The site was still stable and complete, but it was also OLD and ASU closed down so far as I know every old faculty site from that era. Exactly why is still not clear to me, but I’m sure there were many accessibility issues among all the various old websites pulled down at the same time.
Back in 2008, when the site was 10 years old, I posted an article looking back, set up similarly to an article I saw in the Douglas Yeo website. His was in a question and answer format, and I think readers now might still find the first two of my questions/answers to be of interest.
1. Whose idea was it for you to have a website?
In early 1998 I first acquired a PC powerful enough to run a browser on it. Prior to that I had only had E-mail access (and that only for a bit more than two years). At the time I was Third Horn in the Nashville Symphony and was enthusiastic about horn history, having recently completed a very substantial dissertation about the valved horn in early 19th century Germany and also several related articles for The Horn Call. The idea came to me that these materials could be worked into a website.
So while in part I made the site because I had an idea and materials to post, that still really does not say why I first built the site. The answer to that question gets into my motivations for doing things. It was a topic which I had thought over a lot the previous few years, after the birth of my son who has Down Syndrome. I could have reacted to that major life event several ways, but for me it reinforced a belief that God puts all of us in unique places and gives us unique opportunities. I knew that I had distinctive materials and experiences and was in a position to create a web site of this type, one that could make a positive impact. Exactly how distinctive has become clear over the years, as I know of no other site like Horn Articles Online.

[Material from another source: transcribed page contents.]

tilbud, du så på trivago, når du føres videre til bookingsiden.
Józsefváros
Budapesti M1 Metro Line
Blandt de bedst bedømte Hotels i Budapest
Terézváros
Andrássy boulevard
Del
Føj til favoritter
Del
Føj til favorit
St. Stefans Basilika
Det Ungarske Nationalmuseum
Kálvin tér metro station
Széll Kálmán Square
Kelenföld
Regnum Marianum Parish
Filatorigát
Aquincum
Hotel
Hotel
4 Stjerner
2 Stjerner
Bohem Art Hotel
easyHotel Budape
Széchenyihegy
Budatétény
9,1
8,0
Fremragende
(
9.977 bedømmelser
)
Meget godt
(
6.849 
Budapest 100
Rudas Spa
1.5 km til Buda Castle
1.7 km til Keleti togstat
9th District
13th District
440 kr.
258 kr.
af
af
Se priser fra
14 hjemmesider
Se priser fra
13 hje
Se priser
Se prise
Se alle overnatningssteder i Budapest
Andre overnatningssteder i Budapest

Initially I was thinking about a website before I was hired at SUNY Potsdam, and after I was hired I decided to set it up as a studio website.

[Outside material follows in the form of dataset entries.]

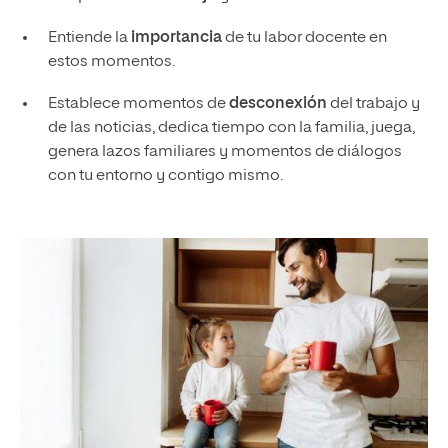
Entiende la
importancia
de tu labor docente en
estos momentos.
Establece momentos de
desconexión
del trabajo y
de las noticias, dedica tiempo con la familia, juega,
genera lazos familiares y momentos de diálogos
con tu entorno y contigo mismo.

2. How, then, did your site get set up?
I started working out the layout in WordPerfect actually, the same program I had used for my dissertation, making charts and dividing up materials from my published articles and my dissertation to flow better on the Internet as sort of an “online book.” The hardest thing is always organization of content.
That spring I also interviewed and won the position of Assistant Professor of Horn at the Crane School of Music, SUNY Potsdam. I contacted the person who did their website and he told me that SUNY Potsdam was well set up to host a faculty website such as I envisioned and that he used a Claris product to build theirs. So I purchased the same software and figured out how to use it to set up the first version of the site.

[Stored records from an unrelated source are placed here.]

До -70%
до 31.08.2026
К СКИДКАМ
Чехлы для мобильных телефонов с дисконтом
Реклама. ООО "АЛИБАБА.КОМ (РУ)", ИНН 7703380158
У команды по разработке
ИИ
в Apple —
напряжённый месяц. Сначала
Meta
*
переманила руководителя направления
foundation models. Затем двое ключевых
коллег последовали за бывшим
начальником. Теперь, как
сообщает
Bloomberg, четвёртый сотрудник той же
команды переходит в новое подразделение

And the rest, as they say, is history.
In my answer to the first question I mentioned my son. James is now 31, and one of the things he loves is to come to my office and listen to music while I work on things, especially when few students are on campus (as crowds stress him out). Which is what he is doing right now as I type these words, chilling in the background listening to music.
This summer James will get plenty of these afternoons in the office, as I have a lot of editing to do on Horn Matters. A lot! But I enjoy working over the site like this periodically, I know the site has a lot of impact on our horn world.